- _Task goal_
From the records below, please repeat exactly the line that has "Email Address (687, 487)", the line that has "HARUからのお知らせ (94, 2454)", and every line between them, and nothing else.

[Items listed in a dataset]
━━━━━━━━━━━━━━━━━━━━
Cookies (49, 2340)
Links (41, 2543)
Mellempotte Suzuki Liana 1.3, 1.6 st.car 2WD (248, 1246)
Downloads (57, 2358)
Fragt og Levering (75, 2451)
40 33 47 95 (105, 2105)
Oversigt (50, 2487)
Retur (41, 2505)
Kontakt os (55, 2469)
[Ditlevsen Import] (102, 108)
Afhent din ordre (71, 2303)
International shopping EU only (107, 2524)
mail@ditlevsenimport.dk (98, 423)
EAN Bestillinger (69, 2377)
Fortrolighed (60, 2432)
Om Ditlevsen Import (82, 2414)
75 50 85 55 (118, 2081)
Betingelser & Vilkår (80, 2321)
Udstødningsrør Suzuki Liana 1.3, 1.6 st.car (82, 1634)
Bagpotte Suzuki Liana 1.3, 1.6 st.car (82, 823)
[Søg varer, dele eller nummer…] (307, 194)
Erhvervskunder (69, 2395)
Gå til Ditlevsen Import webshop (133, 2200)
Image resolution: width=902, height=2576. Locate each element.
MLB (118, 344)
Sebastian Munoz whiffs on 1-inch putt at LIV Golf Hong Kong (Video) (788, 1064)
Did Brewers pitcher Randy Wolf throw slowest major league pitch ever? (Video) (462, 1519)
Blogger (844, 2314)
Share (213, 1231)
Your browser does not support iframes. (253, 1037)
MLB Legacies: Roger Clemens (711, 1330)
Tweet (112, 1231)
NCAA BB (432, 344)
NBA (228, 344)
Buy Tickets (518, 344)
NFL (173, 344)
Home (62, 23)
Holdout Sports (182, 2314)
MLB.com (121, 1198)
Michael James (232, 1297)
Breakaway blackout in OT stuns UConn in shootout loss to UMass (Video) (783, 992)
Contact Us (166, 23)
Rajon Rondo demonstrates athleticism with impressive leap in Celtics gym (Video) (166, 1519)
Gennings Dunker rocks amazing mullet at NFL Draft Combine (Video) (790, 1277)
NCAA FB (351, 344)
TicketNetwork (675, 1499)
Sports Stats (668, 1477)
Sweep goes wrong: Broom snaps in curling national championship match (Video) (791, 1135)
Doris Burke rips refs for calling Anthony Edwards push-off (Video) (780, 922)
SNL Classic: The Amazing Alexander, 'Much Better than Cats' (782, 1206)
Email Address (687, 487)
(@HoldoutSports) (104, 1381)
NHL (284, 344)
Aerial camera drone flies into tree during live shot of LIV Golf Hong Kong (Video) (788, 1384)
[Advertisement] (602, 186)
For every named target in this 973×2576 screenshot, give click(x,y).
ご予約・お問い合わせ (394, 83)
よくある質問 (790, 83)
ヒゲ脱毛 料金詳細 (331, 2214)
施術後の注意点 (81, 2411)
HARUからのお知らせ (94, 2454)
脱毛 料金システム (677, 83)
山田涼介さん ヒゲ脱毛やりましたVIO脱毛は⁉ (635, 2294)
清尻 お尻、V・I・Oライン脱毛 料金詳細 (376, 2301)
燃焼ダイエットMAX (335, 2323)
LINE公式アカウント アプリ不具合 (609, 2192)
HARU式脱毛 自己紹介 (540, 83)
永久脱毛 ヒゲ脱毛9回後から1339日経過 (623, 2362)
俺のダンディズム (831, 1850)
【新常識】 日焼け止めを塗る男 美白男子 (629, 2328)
━━━━━━━━━━━━━━━━━━━━
- _Completed task_
Email Address (687, 487)
(@HoldoutSports) (104, 1381)
NHL (284, 344)
Aerial camera drone flies into tree during live shot of LIV Golf Hong Kong (Video) (788, 1384)
[Advertisement] (602, 186)
For every named target in this 973×2576 screenshot, give click(x,y).
ご予約・お問い合わせ (394, 83)
よくある質問 (790, 83)
ヒゲ脱毛 料金詳細 (331, 2214)
施術後の注意点 (81, 2411)
HARUからのお知らせ (94, 2454)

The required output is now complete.